A descoberta de fósseis humanos extintos no leito marinho entre Taiwan e a China continental trouxe novas pistas sobre a anatomia dos Denisovanos e, ao mesmo tempo, reacendeu teorias que buscam conectar achados arqueológicos a relatos bíblicos.
Pesquisadores liderados pela Universidade de Tóquio identificaram um fragmento de fêmur (Penghu 2) e uma tíbia (Penghu 3) recuperados no Canal de Penghu como pertencentes à linhagem dos Denisovanos grupo humano arcaico que se separou dos Neandertais há cerca de 550 mil anos.
Proporções acima da média para a época
A análise de proteínas preservadas nos ossos confirmou a ligação com o grupo.

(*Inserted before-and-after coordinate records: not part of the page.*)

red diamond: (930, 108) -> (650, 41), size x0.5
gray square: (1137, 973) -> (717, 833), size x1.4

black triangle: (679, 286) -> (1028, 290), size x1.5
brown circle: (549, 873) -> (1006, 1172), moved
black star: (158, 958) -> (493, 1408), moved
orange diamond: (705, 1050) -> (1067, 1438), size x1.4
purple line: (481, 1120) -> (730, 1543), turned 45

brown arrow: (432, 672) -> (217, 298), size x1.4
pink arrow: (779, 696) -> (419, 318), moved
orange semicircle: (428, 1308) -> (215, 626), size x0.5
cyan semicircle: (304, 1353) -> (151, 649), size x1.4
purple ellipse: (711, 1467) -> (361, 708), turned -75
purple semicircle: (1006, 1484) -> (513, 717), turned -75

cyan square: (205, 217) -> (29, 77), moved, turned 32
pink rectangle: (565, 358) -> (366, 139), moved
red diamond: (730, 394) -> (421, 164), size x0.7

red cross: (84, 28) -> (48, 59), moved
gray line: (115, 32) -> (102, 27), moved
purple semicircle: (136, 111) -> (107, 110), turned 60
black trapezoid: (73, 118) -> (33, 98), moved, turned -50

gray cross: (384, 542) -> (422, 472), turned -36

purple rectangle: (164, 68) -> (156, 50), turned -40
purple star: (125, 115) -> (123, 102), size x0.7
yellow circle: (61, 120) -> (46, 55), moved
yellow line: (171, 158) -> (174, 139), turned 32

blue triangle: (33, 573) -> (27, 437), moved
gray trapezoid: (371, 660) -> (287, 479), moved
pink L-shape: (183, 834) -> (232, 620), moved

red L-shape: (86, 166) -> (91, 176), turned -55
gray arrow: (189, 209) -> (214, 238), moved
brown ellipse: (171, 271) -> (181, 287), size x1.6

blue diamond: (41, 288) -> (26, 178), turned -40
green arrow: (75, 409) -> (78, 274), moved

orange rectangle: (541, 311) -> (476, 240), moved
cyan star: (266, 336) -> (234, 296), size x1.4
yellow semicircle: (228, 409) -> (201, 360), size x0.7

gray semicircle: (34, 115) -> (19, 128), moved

A partir da reconstrução dos fragmentos, os cientistas estimaram as dimensões dos indivíduos:
Fêmur (Penghu 2): Pertenceu a um indivíduo de aproximadamente 1,80 m de altura e 83 kg.
Tíbia (Penghu 3): Indicou um indivíduo que poderia atingir cerca de 1,90 m e pesar mais de 91 kg.
As medidas colocam esses espécimes entre os maiores hominídeos conhecidos da Era do Gelo, superando a média de altura da população humana atual (cerca de 1,75 m para homens) e ficando consideravelmente acima do Homo erectus que habitou a região em períodos anteriores.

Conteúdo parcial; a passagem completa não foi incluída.